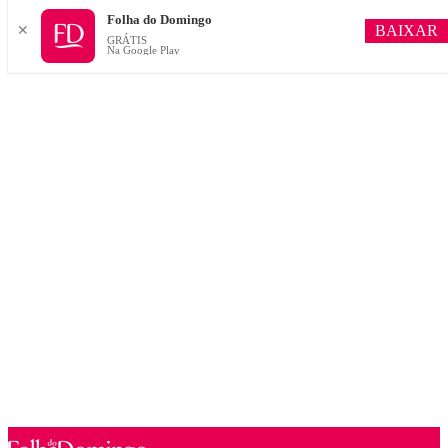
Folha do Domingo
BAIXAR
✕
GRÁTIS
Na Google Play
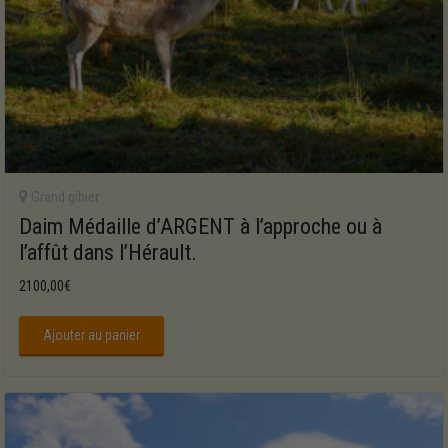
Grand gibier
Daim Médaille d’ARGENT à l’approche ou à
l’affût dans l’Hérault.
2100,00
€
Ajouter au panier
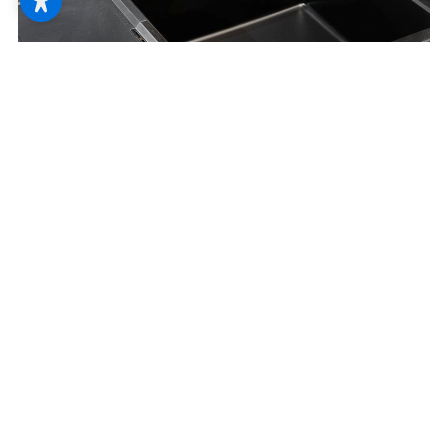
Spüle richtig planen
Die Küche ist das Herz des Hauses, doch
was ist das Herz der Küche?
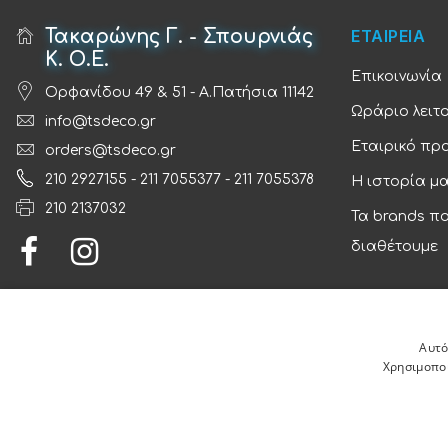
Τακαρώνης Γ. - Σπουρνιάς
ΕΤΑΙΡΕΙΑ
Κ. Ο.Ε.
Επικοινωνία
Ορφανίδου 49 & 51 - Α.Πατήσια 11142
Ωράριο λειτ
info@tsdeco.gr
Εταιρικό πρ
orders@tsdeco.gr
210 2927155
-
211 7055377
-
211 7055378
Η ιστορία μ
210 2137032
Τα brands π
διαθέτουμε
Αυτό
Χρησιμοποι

────────────────────

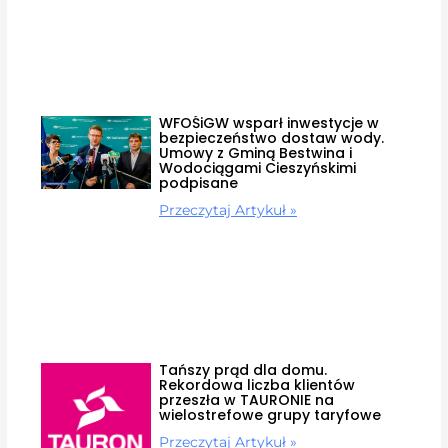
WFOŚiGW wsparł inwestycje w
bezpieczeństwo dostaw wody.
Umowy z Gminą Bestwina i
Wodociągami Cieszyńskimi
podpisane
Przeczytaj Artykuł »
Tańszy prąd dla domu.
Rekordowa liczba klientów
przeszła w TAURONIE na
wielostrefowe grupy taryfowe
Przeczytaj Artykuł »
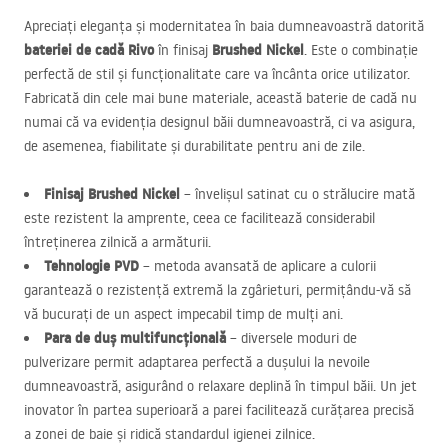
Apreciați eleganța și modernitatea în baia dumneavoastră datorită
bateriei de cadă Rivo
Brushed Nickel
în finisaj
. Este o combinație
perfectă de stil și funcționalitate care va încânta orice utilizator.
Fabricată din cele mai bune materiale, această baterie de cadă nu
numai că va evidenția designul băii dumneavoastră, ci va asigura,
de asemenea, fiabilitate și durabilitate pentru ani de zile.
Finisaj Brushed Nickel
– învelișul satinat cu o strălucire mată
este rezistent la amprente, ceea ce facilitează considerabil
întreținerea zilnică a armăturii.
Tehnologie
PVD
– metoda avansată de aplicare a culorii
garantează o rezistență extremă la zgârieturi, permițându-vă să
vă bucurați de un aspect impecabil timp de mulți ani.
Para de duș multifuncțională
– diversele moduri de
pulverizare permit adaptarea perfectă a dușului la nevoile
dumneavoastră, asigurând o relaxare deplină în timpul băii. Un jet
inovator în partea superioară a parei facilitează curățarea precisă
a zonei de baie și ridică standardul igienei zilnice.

────────────────────

AIM OF THE TASK: Everything in the material above from the line that has "aplicare a culorii" through the line that has "a zonei de baie" must be duplicated exactly, with no other lines given.

WRITTEN SOLUTION:
– metoda avansată de aplicare a culorii
garantează o rezistență extremă la zgârieturi, permițându-vă să
vă bucurați de un aspect impecabil timp de mulți ani.
Para de duș multifuncțională
– diversele moduri de
pulverizare permit adaptarea perfectă a dușului la nevoile
dumneavoastră, asigurând o relaxare deplină în timpul băii. Un jet
inovator în partea superioară a parei facilitează curățarea precisă
a zonei de baie și ridică standardul igienei zilnice.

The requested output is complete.